I need to make my kids understand that I’m not staff, I’m management.
Girls are shit with birthday gifts you’ll hint for a Rolex all year & she’ll turn up with a jar that’s filled with 22 things she loves about you lol
“No matter what it is, two chews and a swallow is all you need. Efficiency is the key…”
~Dogs probably
Jerk chicken is just regular chicken that made fun of me in high school
Vacation is just your wife not liking any of your restaurant suggestions closer to the ocean.
I got a $25 gift card to Sephora so I had to come up with $759.67 of my own money to make up the difference on my purchase
Batman: [sees signal] what’s the emergency
Commissioner Gordon: why weren’t you at my birthday party
Carpe DM
Shoutout to my upstairs neighbours for finding a loophole in the ‘no elephants’ clause in their lease
I’m a comedian the way a potato is a battery
This is probably going to sound really gay, but the sunset is GORGEOUS right now and I love making out with dudes.
Does a hot bath tighten the virginia?
We should be able to pick our zodiac sign, like choosing your piece in Monopoly: “Nope I’m not playing today unless I can be the crab or the lion”
It’s hoodie and chainsaw weather finally
I first experienced deep shame and humiliation when my mom told me I should probably start saying “train” instead of “choo-choo train” while I was still at the tender age of 27.
I’m in that magical stage of parenting where I don’t need to change diapers or carry baby gear but I also don’t have to deal with teenage problems yet and my kids still think I’m smart and funny…how do I stay here???
Me: *upon exiting the womb* you’ll be hearing from my lawyer
People who make grand sweeping generalizations are all idiots
[Joker has Robin tied up]
“If you want to see the Boy Wonder alive, come to the old-”
“Nope. Also he’s allergic to peanuts. Like real bad.”
People who tuck their shirts into sweatpants…are you okay?
The thin membrane under the shell of a boiled egg is what’s left of the rooster’s broken condom, and that was my Dad’s sex talk. I’ll always remember that Easter.
Me: *sits still 90% of my day by choice* This is nice.
Also me: *stuck in traffic* You mean I just have to SIT here?!’
Eating scrambled eggs directly off the bathroom floor to demonstrate my faith in modern cleaning products
Girlfriend just called me by my full given name.This is gonna end poorly.
Wife: i’m concerned our toddler is obsessed with comic books.
Me: what makes you say that?
Daughter: [to our cat] what is your origin story?
Wife: see what I me-
Me: shhh I wanna hear our cats origin story.

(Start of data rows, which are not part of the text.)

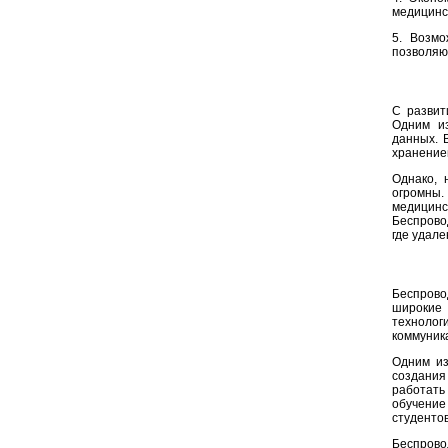
медицинс
5. Возмо
позволяю
С развит
Одним из
данных. 
хранение
Однако, 
огромны.
медицинс
Беспрово
где удале
Беспров
широкие 
техноло
коммуник
Одним из
создания
работать
обучение
студентов
Беспров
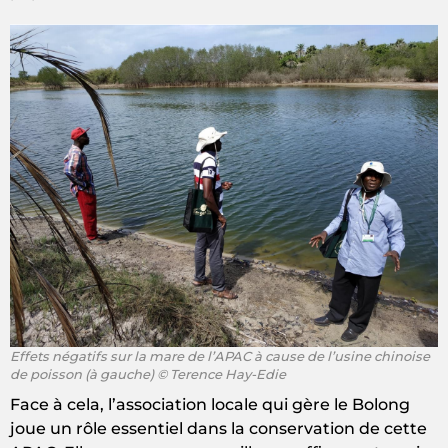
Effets négatifs sur la mare de l’APAC à cause de l’usine chinoise
de poisson (à gauche) © Terence Hay-Edie
Face à cela, l’association locale qui gère le Bolong
joue un rôle essentiel dans la conservation de cette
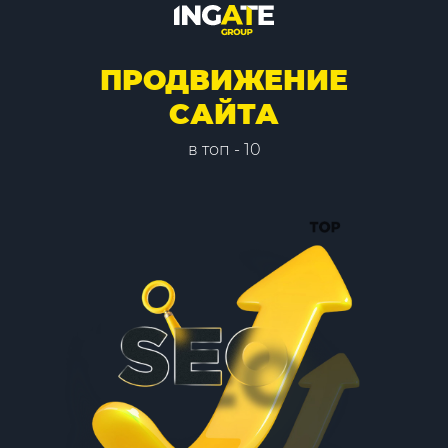
ПРОДВИЖЕНИЕ
САЙТА
в топ - 10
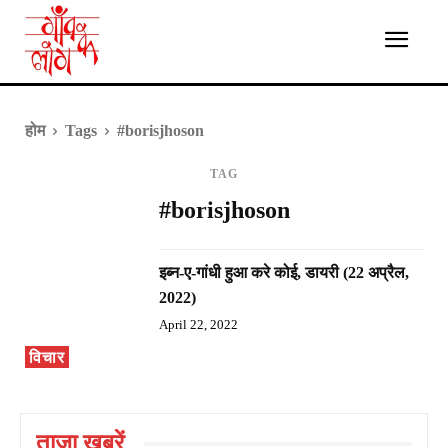
होम
Tags
#borisjhoson
TAG
#borisjhoson
इब्न-ए-गांधी हुआ करे कोई, डायरी (22 अप्रैल,
2022)
April 22, 2022
विचार
ताज़ा ख़बरें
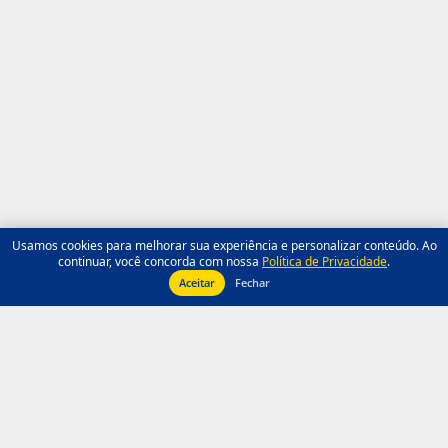
Usamos cookies para melhorar sua experiência e personalizar conteúdo. Ao
continuar, você concorda com nossa
Política de Privacidade
.
Aceitar
Fechar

I can’t find my ceremonial porcupine.
Not right now, protecting the 50 lb pit bull from the scary washing machine.
I wish I had my mom’s zest for living. she once took a kitchen knife and carved a giant hole in the wall of her closet because she “always wanted a house with a secret passage.” mom you live in a trailer
6500 languages in the world and you decide you want to talk shit.